¿Cómo evitar un herpes labial? Precauciones y factores de contagio

¿Cómo evitar un herpes labial?

Si quieren saber cómo evitar un herpes labial, primero vamos a aprender de qué se trata este tipo de manifestación cutánea y cómo se contrae.

Un herpes labial (también conocido como herpes oral) es una infección de los labios, encías o boca debido a un agente virulento, el más común es el virus del herpes simple. Esta infección lleva al desarrollo de pequeñas y dolorosas ampollas llamadas herpes.

El herpes labial se puede adquirir por contagio causado por:

  1. Contacto muy cercano o intimo con una persona infectada.
  2. Teniendo contacto con objetos infectados con el virus, como toallas, dinero, cuchillas de afeitar.
  3. Por compartir utensilios de higiene bucal.
  4. Por compartir vajilla como cubiertos, vasos, platos.

 

Pero también podemos contraer herpes labial por:

  1. Exposición severa al sol.
  2. Fiebre y consecuente debilitamiento de las defensas.
  3. Algunos medicamentos.

 

 El herpes no tiene nada que ver con fenómenos a nivel digestivo: en caso de malestar estomacal, lo que se evidencian son aftas y no herpes. A veces las personas los confunden, pero no están asociados uno con el otro.

 

Los principales síntomas suelen ser:

  1. Picazón en labios.
  2. Ardor.
  3. Hormigueo.
  4. Dolor de garganta.
  5. Fiebre.
  6. Aparición de ampollas.

 

Cabe destacar que los síntomas suelen ser previos a la aparición de las ampollas.

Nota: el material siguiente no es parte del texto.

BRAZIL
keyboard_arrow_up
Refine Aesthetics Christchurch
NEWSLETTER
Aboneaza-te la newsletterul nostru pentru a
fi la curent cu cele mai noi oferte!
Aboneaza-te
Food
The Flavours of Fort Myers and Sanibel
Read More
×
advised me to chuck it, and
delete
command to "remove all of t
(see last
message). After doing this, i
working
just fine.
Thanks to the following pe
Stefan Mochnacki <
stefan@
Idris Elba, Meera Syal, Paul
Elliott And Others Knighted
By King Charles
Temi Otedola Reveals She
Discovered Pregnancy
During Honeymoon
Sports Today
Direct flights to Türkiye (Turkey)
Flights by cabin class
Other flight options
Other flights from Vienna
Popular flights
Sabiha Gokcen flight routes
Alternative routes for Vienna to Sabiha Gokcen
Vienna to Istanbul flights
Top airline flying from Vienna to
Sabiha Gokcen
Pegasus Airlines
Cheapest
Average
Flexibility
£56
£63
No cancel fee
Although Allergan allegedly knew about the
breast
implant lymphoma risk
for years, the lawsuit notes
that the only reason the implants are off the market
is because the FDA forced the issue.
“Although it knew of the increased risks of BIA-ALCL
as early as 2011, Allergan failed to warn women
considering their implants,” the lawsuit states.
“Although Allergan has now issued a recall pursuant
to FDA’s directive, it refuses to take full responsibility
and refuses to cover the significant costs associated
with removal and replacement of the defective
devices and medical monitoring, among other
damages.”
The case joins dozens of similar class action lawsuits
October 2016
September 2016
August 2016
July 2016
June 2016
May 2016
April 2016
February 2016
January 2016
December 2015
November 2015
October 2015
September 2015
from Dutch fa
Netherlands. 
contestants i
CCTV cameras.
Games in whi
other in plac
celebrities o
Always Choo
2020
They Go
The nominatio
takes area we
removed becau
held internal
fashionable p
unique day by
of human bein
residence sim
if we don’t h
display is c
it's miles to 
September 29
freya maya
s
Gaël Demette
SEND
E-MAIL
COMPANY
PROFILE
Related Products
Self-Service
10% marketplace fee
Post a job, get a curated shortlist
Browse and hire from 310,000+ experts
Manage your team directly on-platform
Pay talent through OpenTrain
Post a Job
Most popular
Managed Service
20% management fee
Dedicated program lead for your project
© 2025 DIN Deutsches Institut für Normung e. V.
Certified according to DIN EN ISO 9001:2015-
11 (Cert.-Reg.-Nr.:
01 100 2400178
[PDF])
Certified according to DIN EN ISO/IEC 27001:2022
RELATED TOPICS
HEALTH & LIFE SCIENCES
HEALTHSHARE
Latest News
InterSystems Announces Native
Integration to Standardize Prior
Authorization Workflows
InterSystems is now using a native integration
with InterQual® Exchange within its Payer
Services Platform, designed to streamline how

Para evitar la aparición del herpes labial:

  1. Aplíquese bloqueador solar antes de exponerse al sol, los más aconsejables son los que contienen óxido de zinc.
  2. Utilizar bálsamo humectante para evitar que los labios se resequen y agrieten, porque de esa manera puede ingresar el virus del herpes simple tipo 1, entre otros.
  3. Evitar contacto directo con personas infectadas.
  4. No compartir utensilios, toallas, bombillas, vasos, cubiertos u otros elementos personales, tampoco elementos de higiene, como jabón, o crema etc.

 

Cabe destacar que el contagio puede darse aún antes de que las ampollas sean evidentes. Esto hace más difícil la situación de cuidado y prevención pero facilita el contagio, ya que al no evidenciarse ninguna lesión, no se predispone tanto al cuidado. Por eso las medidas preventivas deben hacerse sin excepción, y los adultos debemos enseñarles a nuestros hijos la importancia de no compartir estas cosas, ya citadas, para evitar no solo el herpes labial, sino distintos tipos de patologías que se trasmiten directamente de persona a persona.

Los besos y el contacto íntimo son las principales causas de contagio, más aún en el caso de que las ampollas ya se hayan manifestado.

Aunque suelen desaparecer espontáneamente, se tratan con medicamentos antivirales.

Estas son muy peligrosas si aparecen cerca de los ojos o en caso de tener un sistema inmunológico débil, en ambos realizar la consulta médica pertinente.